Ian Wright was just 22 when he met his first wife Debbie and "swept her off her feet".
Then a footballer with Crystal Palace, I'm A Celebrity… Get Me Out Of Here star Ian grew up down the road from Debbie on estate in south east London.
And a chance meeting following his split from the mother of his eldest three children, Sharon Phillips, led to their first date.
They fell in love hard and fast, with Debbie heralding Ian her "knight in shining armour".
"To me he was perfect – kind, generous and the most devoted husband you could ever ask for," she told the Daily Mail in 2008.
The couple married in a no-expense spared wedding in Mauritius in 1993 and bought an idyllic Surrey mansion in which to raise their son Stacey.
But just three years later Debbie's world came crashing down when it emerged Ian had been having an affair with a woman he met through his TV work.
"At first I didn't want to believe it, but his agent explained the newspaper had pictures of them together. I felt sick," she said.
"Minutes later Ian himself called me. He was distraught, but admitted all. He told me that they'd been seeing each other for a short time and that she meant nothing to him. She was a fling, he said, a mistake that 'just happened' and it was me he loved. I just listened in shock."
A heartbroken Debbie kicked Ian out of the family home and refused to take his pleading phonecalls, admitting she "despised footballers willing to sacrifice their families for instant sexual gratification."
She eventually took him back for the sake of their son, and daughter Bobbi-Lee came along soon after. But Debbie's heartache was far from over.
"Perhaps naively, I also thought he would never do it again. Sadly, that wasn't the case," she said, revealing how she learned he'd fathered a child with another woman.
This time there was no bouncing back and their divorce was finalised in 2004.
For Ian, he continued to be tormented by his actions, admitting he got caught up in fame and instant gratification.
"It was while I was playing for Arsenal and everything was going so well for me that I got a bit carried away with myself because of all the attention I was getting, the money I was being paid and having so many people all over me," he wrote in his autobiography, A Life In Football, admitting he doesn't see Coco.

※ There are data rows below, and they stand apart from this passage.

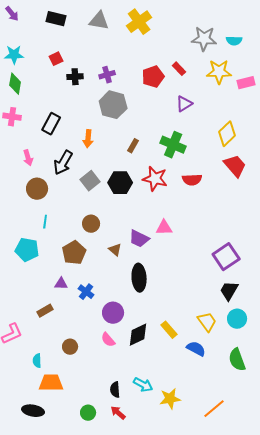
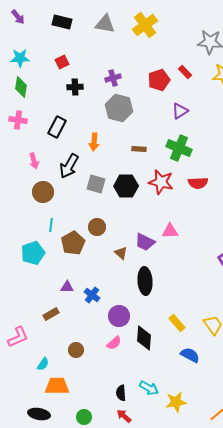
black cross: (75, 77) -> (75, 87), moved
purple triangle: (184, 104) -> (180, 111), moved
brown rectangle: (133, 146) -> (139, 149), turned 64
gray square: (90, 181) -> (96, 184), turned -36
cyan pentagon: (27, 250) -> (33, 253), turned -30
brown pentagon: (74, 253) -> (73, 243), moved
yellow rectangle: (169, 330) -> (177, 323), moved
black diamond: (138, 335) -> (144, 338), turned -60
pink semicircle: (108, 340) -> (114, 343), turned -91
blue semicircle: (196, 349) -> (190, 355), moved
cyan semicircle: (37, 361) -> (43, 364), turned -144
green circle: (88, 413) -> (84, 417), moved

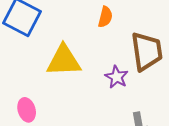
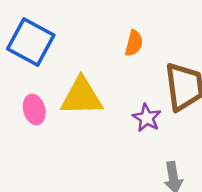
pink ellipse: (27, 110) -> (34, 109), moved

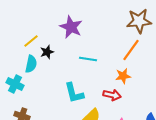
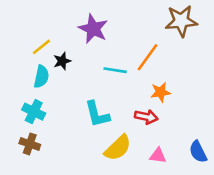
orange line: (131, 50) -> (148, 57), moved
cyan cross: (15, 84) -> (34, 112), moved

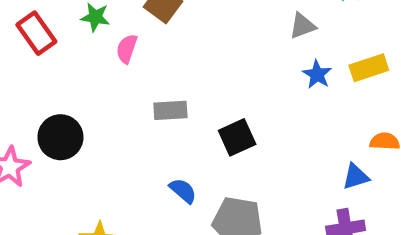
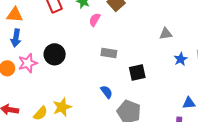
gray triangle: (302, 26) -> (166, 34), moved
blue star: (317, 74) -> (181, 59), moved

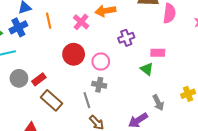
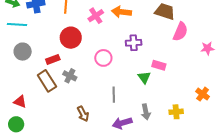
red circle: (74, 54) -> (71, 38), moved
red rectangle: (39, 79) -> (53, 59), moved
gray cross: (99, 85) -> (70, 76), moved
gray line: (87, 100) -> (114, 95), moved

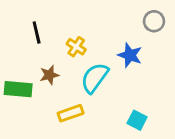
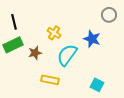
black line: (37, 33) -> (14, 22), moved
green rectangle: (18, 89) -> (13, 45), moved, turned -30
yellow rectangle: (71, 113) -> (50, 80), turned 30

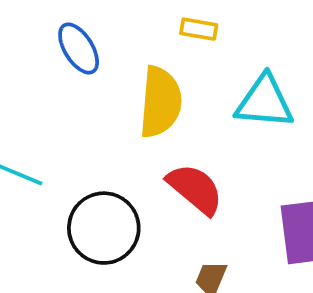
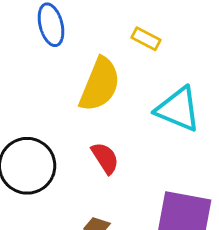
red semicircle: (195, 189) -> (105, 158), size x0.7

"I got caught up in all of that and cheated on first wife, Debbie, which destroyed my marriage. That was a really horrible period.
"If there’s ever been a time in my life I wish I could change, that would be it."

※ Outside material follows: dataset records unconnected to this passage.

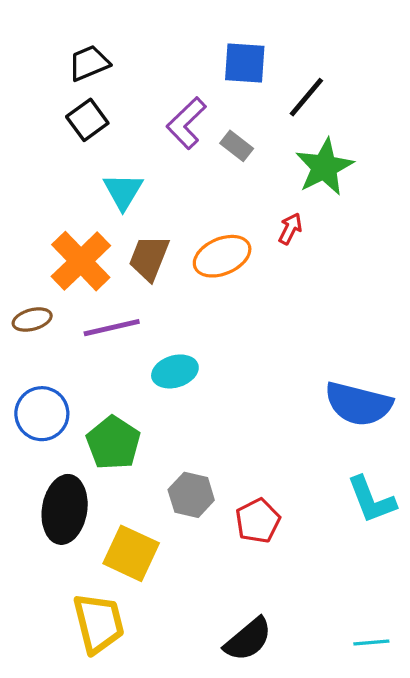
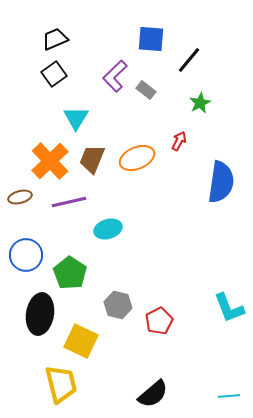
green star: (324, 167) -> (200, 103), size x0.6
blue semicircle: (358, 404) -> (221, 182), moved, turned -96

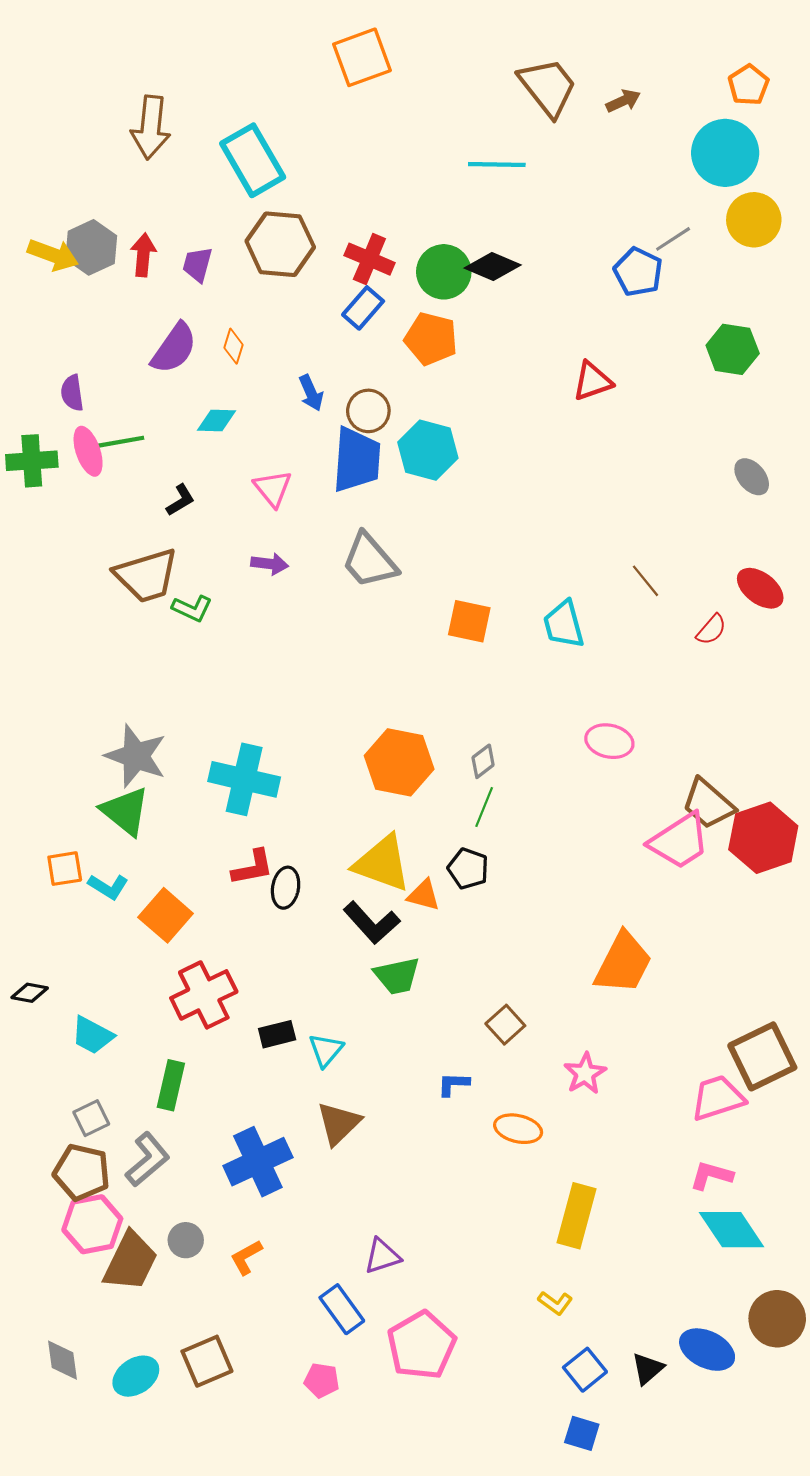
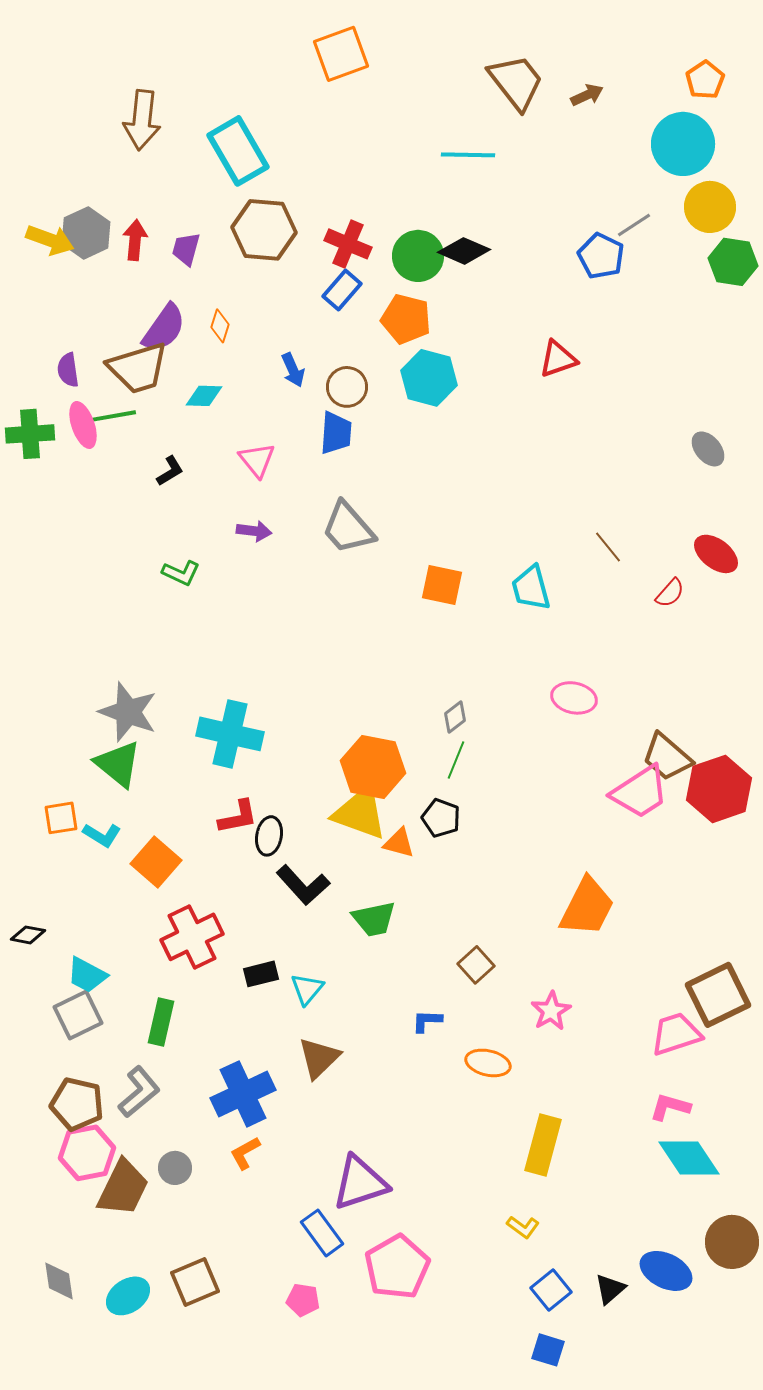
green hexagon: (733, 349) -> (733, 262), moved
cyan hexagon: (428, 450) -> (429, 378), moved
blue trapezoid: (357, 460) -> (336, 433), size x0.7
brown trapezoid: (146, 575) -> (138, 368), moved
orange hexagon: (399, 762) -> (373, 767), moved
black L-shape: (372, 923) -> (303, 885), moved
gray square: (91, 1118) -> (78, 1015), moved, size x1.4
purple triangle: (382, 1256) -> (360, 1183), size x1.6
orange L-shape: (246, 1257) -> (245, 1153), moved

Meanwhile, his failed marriage wasn't the only demon Ian was having to do battle with.
A troubled childhood with an absent father, a bullying step-dad and a heavy drinking mother had left its mark.

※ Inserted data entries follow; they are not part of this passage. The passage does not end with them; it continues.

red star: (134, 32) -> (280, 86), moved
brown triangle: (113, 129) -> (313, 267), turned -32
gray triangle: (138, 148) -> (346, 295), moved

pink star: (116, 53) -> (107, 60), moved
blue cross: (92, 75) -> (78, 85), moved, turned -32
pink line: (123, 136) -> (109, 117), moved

On the pitch the hurt masqueraded as anger, with the striker hauled in front of the FA for spitting on Oldham Athletic fans and trashing a referee's changing room.
"I ended up kind of like blacking out and I smashed the referee's room to smithereens," he previously told The Players Tribune.
"[I] threw all their clothes in the bath; threw the television up against the wall. It's like I blacked out with pure rage."
Talking to The Mirror earlier this year, he told how he was desperate for affection from his mother, Nesta.
“I can’t remember ever being hugged. I just felt really, really alone," he said.
"All I thought about was much I hated being in my house, how much I hated my sister and aunt, I hated my step-dad, and how my mum never showed anything."
Determined to be a better father to his own children, he started seeing a counsellor who taught him to "channel" his rage.
Then a chance meeting in a Notting Hill pub changed everything.
There he met his second wife, Nancy Hallam, and knew she was the one from the minute she "mugged him off".
"My missus didn’t know anything about football," Ian recently revealed on I'm A Celeb.
"I met her in a pub in Notting Hill, it was the biggest kind of mugging off in respect of meeting someone. I’m not saying I’m Brad Pitt but she mugged me off so beautifully I knew she was the one."
They married in 2011 and had daughters Lola and Roxanne, and he says their blissful family life has finally taught him the meaning of love and tranquility.
"I didn’t experience an enormous amount of love from my mum when I was a child, so I’ve had to learn what it is, and learn how to be happy and at peace," he said, apologising for how he treated women before.
"I’ve put other people through horrible experiences along the way. If people think that’s selfish, then I’m really sorry," he continued.
"Nancy’s the perfect woman and I can’t stand to be apart from her and our daughters.
“My love for them is unconditional and my upbringing means I have a lot of love to give now.”